End of life care is an increasingly important health care issue, and represents a significant burden of costs to the society. Palliative care provides a counterintuitive approach to the high-tech American model of health care. Nevertheless, current limited data show that investing in palliative care makes more sense both ethically and financially. What is surprising, unfortunately, is the lack of public understanding and emphasis on palliative care, the gaps in implementing what is cost-effective in end of life care, and in training palliative care professionals, and the vast deficits in palliative care research support to find effective solutions.

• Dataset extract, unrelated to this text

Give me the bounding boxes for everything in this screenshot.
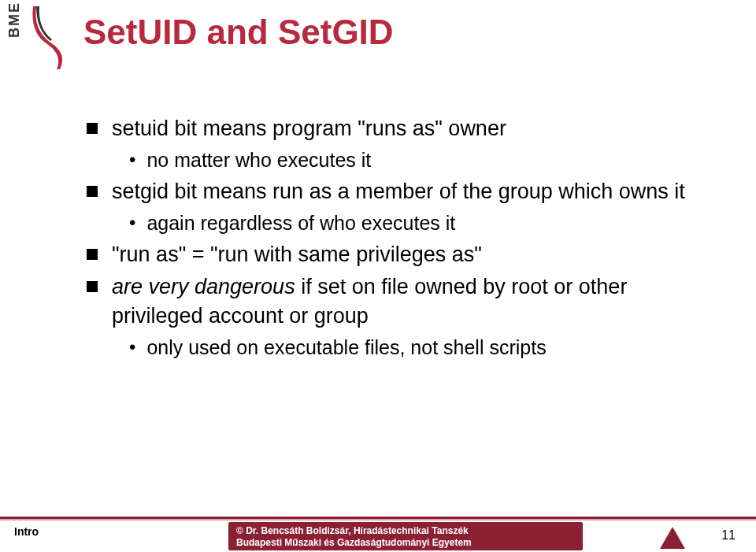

What is urgently needed now is a concerted effort by health care systems, palliative care providers, and the government, to make comprehensive palliative care accessible to terminally ill patients and their families, and to make every effort to explore, understand, and address pain and suffering that persist despite their best efforts. More research should also be conducted to evaluate how supported decision making can guide choices between palliative care and more aggressive therapies for the terminally ill.